Allerdings bedauern die EP-Abgeordneten, dass ihre in früheren Entlastungsberichten gestellten Forderungen von der Grenzschutzagentur nicht umgesetzt wurden. Sie fordern etwa, dass sich Frontex angesichts der rechtsstaatlichen Situation in Ungarn dort nicht mehr an „rückkehrbezogenen Aktivitäten“, also der Rückführung abgelehnter Asylbewerber, beteiligt. Ungarn wird vorgeworfen, in verschiedenen Bereichen gegen demokratische und rechtsstaatliche Prinzipien zu verstoßen, insbesondere im Justizwesen, das nicht mehr als unabhängig erachtet wird.

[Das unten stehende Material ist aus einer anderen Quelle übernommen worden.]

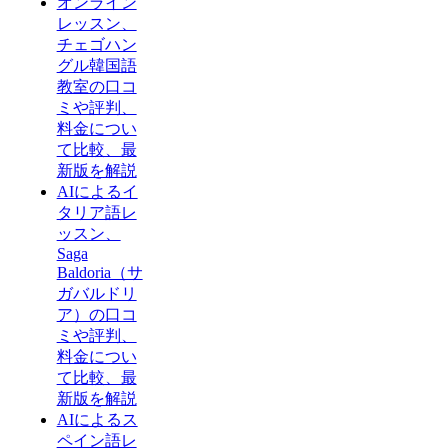
オンライン
レッスン、
チェゴハン
グル韓国語
教室の口コ
ミや評判、
料金につい
て比較、最
新版を解説
AIによるイ
タリア語レ
ッスン、
Saga
Baldoria（サ
ガバルドリ
ア）の口コ
ミや評判、
料金につい
て比較、最
新版を解説
AIによるス
ペイン語レ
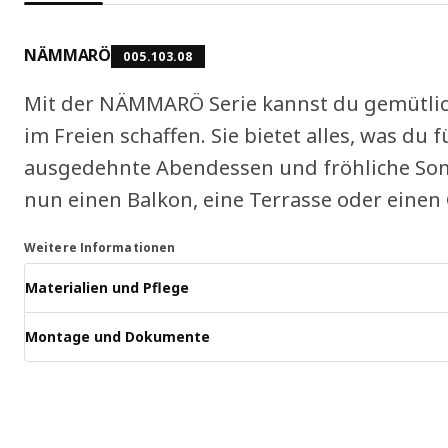
NÄMMARÖ
005.103.08
Mit der NÄMMARÖ Serie kannst du gemütl
im Freien schaffen. Sie bietet alles, was d
ausgedehnte Abendessen und fröhliche So
nun einen Balkon, eine Terrasse oder einen 
Weitere Informationen
Materialien und Pflege
Montage und Dokumente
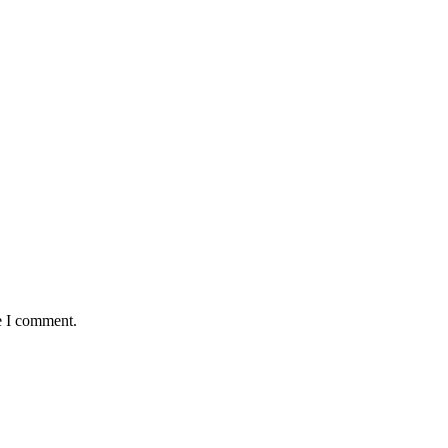
e I comment.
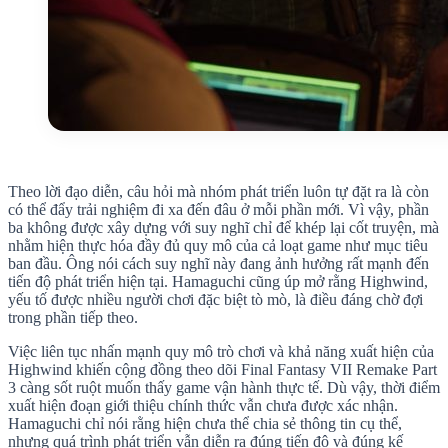
Theo lời đạo diễn, câu hỏi mà nhóm phát triển luôn tự đặt ra là còn
có thể đẩy trải nghiệm đi xa đến đâu ở mỗi phần mới. Vì vậy, phần
ba không được xây dựng với suy nghĩ chỉ để khép lại cốt truyện, mà
nhằm hiện thực hóa đầy đủ quy mô của cả loạt game như mục tiêu
ban đầu. Ông nói cách suy nghĩ này đang ảnh hưởng rất mạnh đến
tiến độ phát triển hiện tại. Hamaguchi cũng úp mở rằng Highwind,
yếu tố được nhiều người chơi đặc biệt tò mò, là điều đáng chờ đợi
trong phần tiếp theo.
Việc liên tục nhấn mạnh quy mô trò chơi và khả năng xuất hiện của
Highwind khiến cộng đồng theo dõi Final Fantasy VII Remake Part
3 càng sốt ruột muốn thấy game vận hành thực tế. Dù vậy, thời điểm
xuất hiện đoạn giới thiệu chính thức vẫn chưa được xác nhận.
Hamaguchi chỉ nói rằng hiện chưa thể chia sẻ thông tin cụ thể,
nhưng quá trình phát triển vẫn diễn ra đúng tiến độ và đúng kế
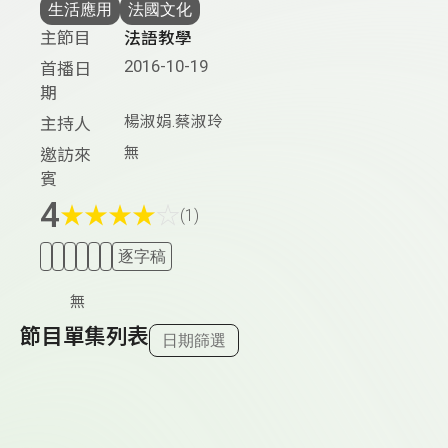
生活應用
法國文化
主節目
法語教學
2016-10-19
首播日
期
楊淑娟.蔡淑玲
主持人
無
邀訪來
賓
4
★
★
★
★
☆
(1)
逐字稿
無
節目單集列表
日期篩選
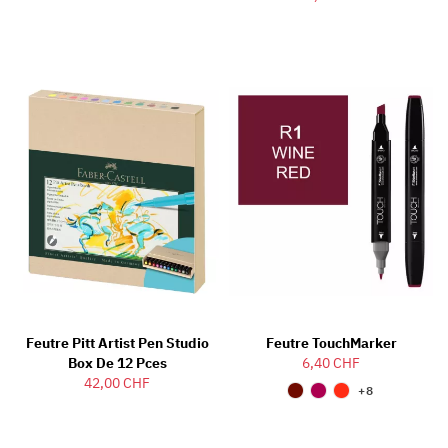
Feutre Pitt Artist Pen Studio
Feutre TouchMarker
Box De 12 Pces
6,40 CHF
42,00 CHF
+8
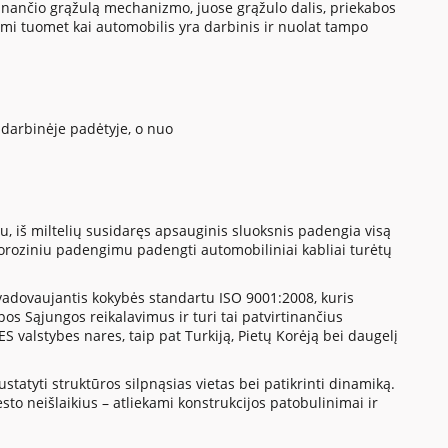
svinančio grąžulą mechanizmo, juose grąžulo dalis, priekabos
kami tuomet kai automobilis yra darbinis ir nuolat tampo
ą darbinėje padėtyje, o nuo
 iš miltelių susidaręs apsauginis sluoksnis padengia visą
tikoroziniu padengimu padengti automobiliniai kabliai turėtų
adovaujantis kokybės standartu ISO 9001:2008, kuris
s Sąjungos reikalavimus ir turi tai patvirtinančius
ES valstybes nares, taip pat Turkiją, Pietų Korėją bei daugelį
tatyti struktūros silpnąsias vietas bei patikrinti dinamiką.
sto neišlaikius – atliekami konstrukcijos patobulinimai ir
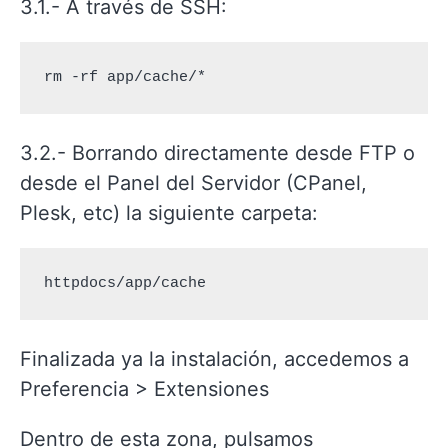
3.1.- A través de SSH:
rm -rf app/cache/*
3.2.- Borrando directamente desde FTP o
desde el Panel del Servidor (CPanel,
Plesk, etc) la siguiente carpeta:
httpdocs/app/cache
Finalizada ya la instalación, accedemos a
Preferencia > Extensiones
Dentro de esta zona, pulsamos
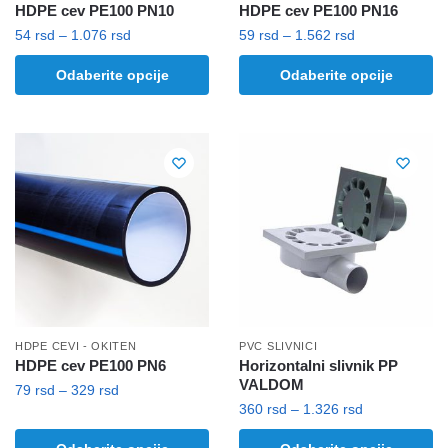
HDPE cev PE100 PN10
HDPE cev PE100 PN16
Raspon
Raspon
54
rsd
–
1.076
rsd
59
rsd
–
1.562
rsd
cena:
cena:
Ovaj
Ovaj
Odaberite opcije
Odaberite opcije
od
od
proizvod
proizvod
54 rsd
59 rsd
ima
ima
do
do
više
više
1.076 rsd
1.562 rsd
varijanti.
varijanti.
Opcije
Opcije
mogu
mogu
biti
biti
izabrane
izabrane
na
na
stranici
stranici
proizvoda.
proizvoda.
HDPE CEVI - OKITEN
PVC SLIVNICI
HDPE cev PE100 PN6
Horizontalni slivnik PP
VALDOM
Raspon
79
rsd
–
329
rsd
Raspon
360
rsd
–
1.326
rsd
cena:
Ovaj
cena:
od
Ovaj
proizvod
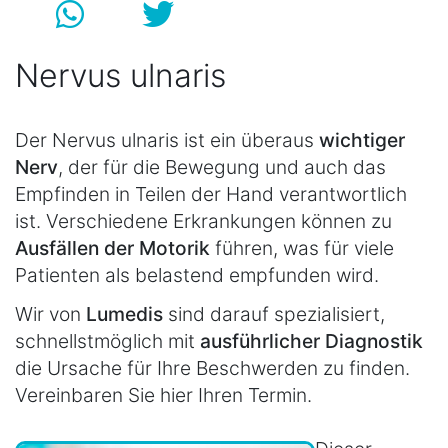
Nervus ulnaris
Der Nervus ulnaris ist ein überaus
wichtiger
Nerv
, der für die Bewegung und auch das
Empfinden in Teilen der Hand verantwortlich
ist. Verschiedene Erkrankungen können zu
Ausfällen der Motorik
führen, was für viele
Patienten als belastend empfunden wird.
Wir von
Lumedis
sind darauf spezialisiert,
schnellstmöglich mit
ausführlicher Diagnostik
die Ursache für Ihre Beschwerden zu finden.
Vereinbaren Sie hier Ihren Termin.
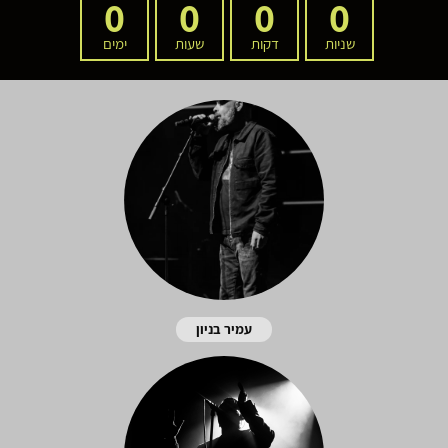
0
0
0
0
שניות
דקות
שעות
ימים
עמיר בניון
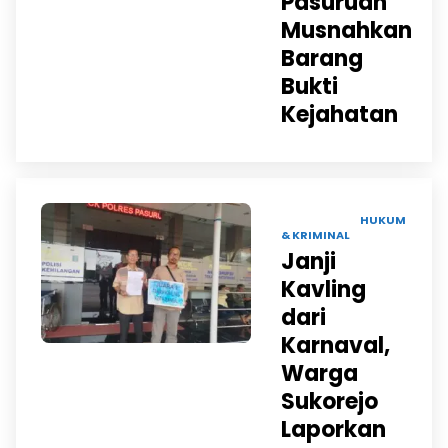
Pasuruan
Musnahkan
Barang
Bukti
Kejahatan
27 OKT 2025 |
HUKUM
& KRIMINAL
Janji
Kavling
dari
Karnaval,
Warga
Sukorejo
Laporkan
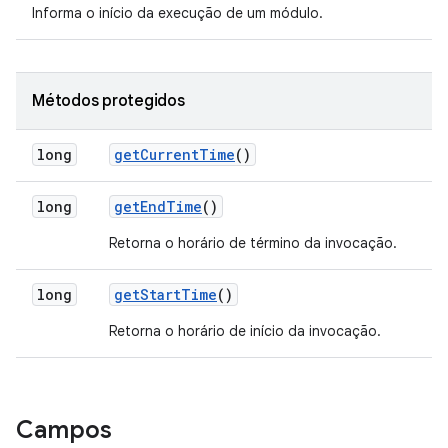
Informa o início da execução de um módulo.
Métodos protegidos
long
get
Current
Time
()
long
get
End
Time
()
Retorna o horário de término da invocação.
long
get
Start
Time
()
Retorna o horário de início da invocação.
Campos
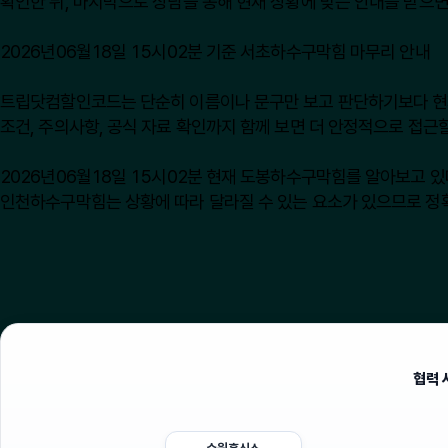
확인한 뒤, 마지막으로 상담을 통해 현재 상황에 맞는 안내를 받으면
2026년06월18일 15시02분 기준 서초하수구막힘 마무리 안내
트립닷컴할인코드는 단순히 이름이나 문구만 보고 판단하기보다 현재 상
조건, 주의사항, 공식 자료 확인까지 함께 보면 더 안정적으로 접근할
2026년06월18일 15시02분 현재 도봉하수구막힘를 알아보고 있
인천하수구막힘는 상황에 따라 달라질 수 있는 요소가 있으므로 정확
협력 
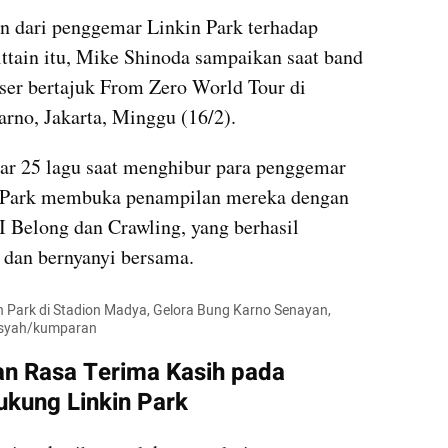
Rasa terima kasih atas dukungan dari penggemar Linkin Park terhadap 
ittain itu, Mike Shinoda sampaikan saat band 
er bertajuk From Zero World Tour di 
no, Jakarta, Minggu (16/2).  
r 25 lagu saat menghibur para penggemar 
n Park membuka penampilan mereka dengan 
elong dan Crawling, yang berhasil 
dan bernyanyi bersama. 
n Park di Stadion Madya, Gelora Bung Karno Senayan, 
ansyah/kumparan
n Rasa Terima Kasih pada 
ung Linkin Park 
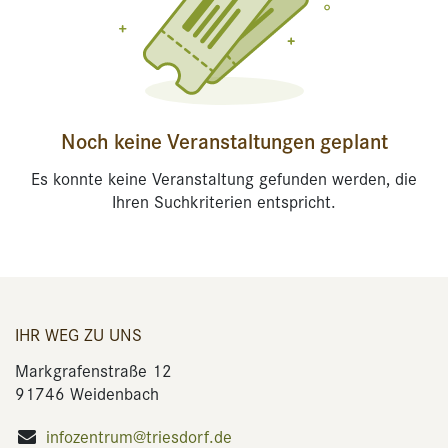
Noch keine Veranstaltungen geplant
Es konnte keine Veranstaltung gefunden werden, die
Ihren Suchkriterien entspricht.
IHR WEG ZU UNS
Markgrafenstraße 12
91746 Weidenbach
infozentrum@triesdorf.de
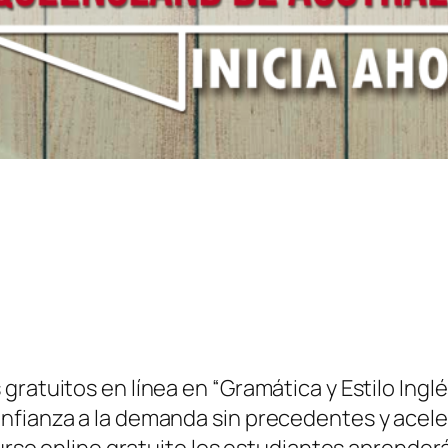
gratuitos en línea en “Gramática y Estilo Ingl
nfianza a la demanda sin precedentes y aceler
curso online gratuito los estudiantes aprenderá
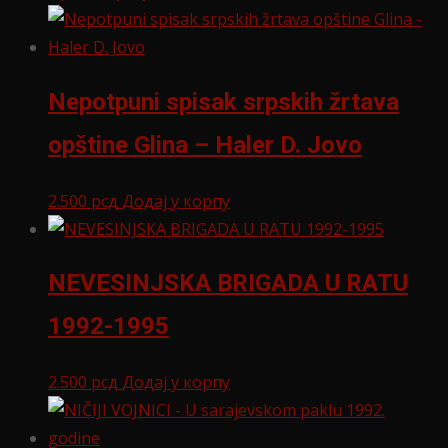
Nepotpuni spisak srpskih žrtava
opštine Glina – Haler D. Jovo
2.500
рсд
Додај у корпу
NEVESINJSKA BRIGADA U RATU
1992-1995
2.500
рсд
Додај у корпу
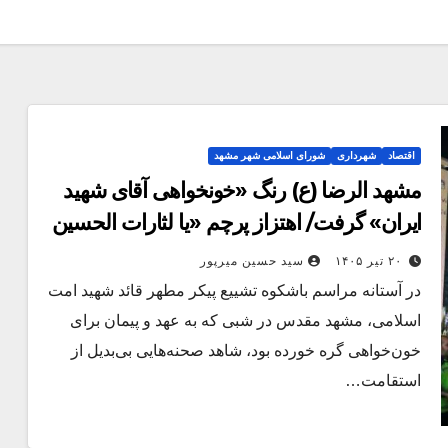
اقتصاد
شهرداری
شورای اسلامی شهر مشهد
مشهد الرضا (ع) رنگ «خونخواهی آقای شهید
ایران» گرفت/ اهتزاز پرچم «یا لثارات الحسین
(ع)» در جوار حریم ملکوتی امام هشتم
۲۰ تیر ۱۴۰۵
سید حسین میرپور
در آستانه مراسم باشکوه تشییع پیکر مطهر قائد شهید امت
اسلامی، مشهد مقدس در شبی که به عهد و پیمان برای
خون‌خواهی گره خورده بود، شاهد صحنه‌هایی بی‌بدیل از
استقامت…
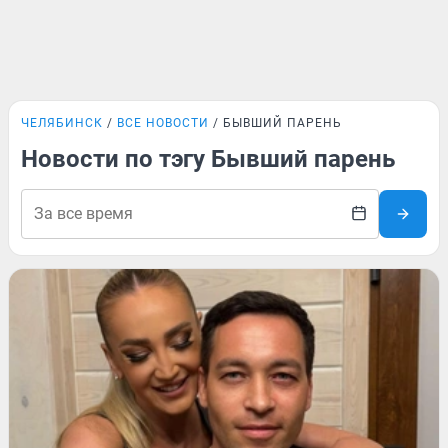
ЧЕЛЯБИНСК
ВСЕ НОВОСТИ
БЫВШИЙ ПАРЕНЬ
Новости по тэгу Бывший парень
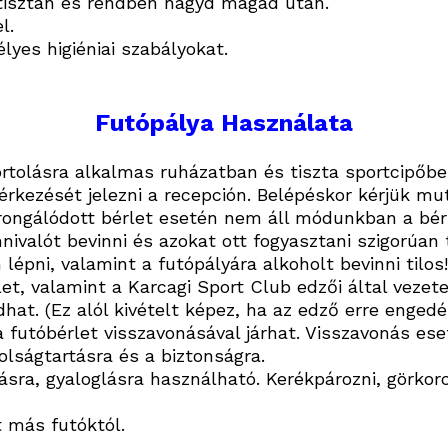
tisztán és rendben hagyd magad után.
l.
lyes higiéniai szabályokat.
Futópálya Használata
rtolásra alkalmas ruházatban és tiszta sportcipőben
kezését jelezni a recepción. Belépéskor kérjük muta
ongálódott bérlet esetén nem áll módunkban a bérle
nivalót bevinni és azokat ott fogyasztani szigorúan ti
lépni, valamint a futópályára alkoholt bevinni tilos!
t, valamint a Karcagi Sport Club edzői által vezet
t. (Ez alól kivételt képez, ha az edző erre engedél
 futóbérlet visszavonásával járhat. Visszavonás eset
lságtartásra és a biztonságra.
ásra, gyaloglásra használható. Kerékpározni, görkor
t más futóktól.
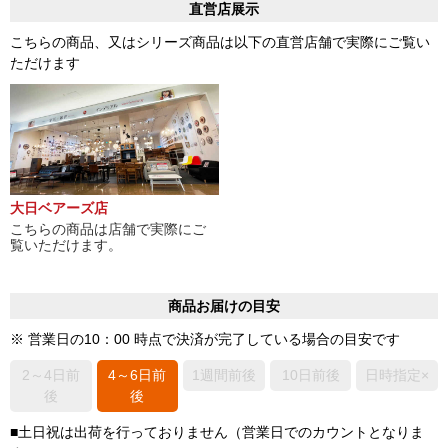
直営店展示
こちらの商品、又はシリーズ商品は以下の直営店舗で実際にご覧い
ただけます
大日ベアーズ店
こちらの商品は店舗で実際にご
覧いただけます。
商品お届けの目安
※ 営業日の10：00 時点で決済が完了している場合の目安です
2～4日前
4～6日前
1週間前後
10日前後
日時指定×
後
後
■土日祝は出荷を行っておりません（営業日でのカウントとなりま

Das Budget von Frontex für 2020 belief sich auf rund 360 Millionen Euro. Seit 2015 wurden die Mittel der Agentur bedeutend aufgestockt. Bis 2027 soll das Personal weiter auf 10.000 Grenzschützer steigen. Den Angaben von Tilly Metz zufolge liegt das Budget der EU-Grenzschützer in diesem Jahr bei immerhin 754 Millionen Euro, womit „Frontex mit Abstand die größte Agentur der Europäischen Union“ sei.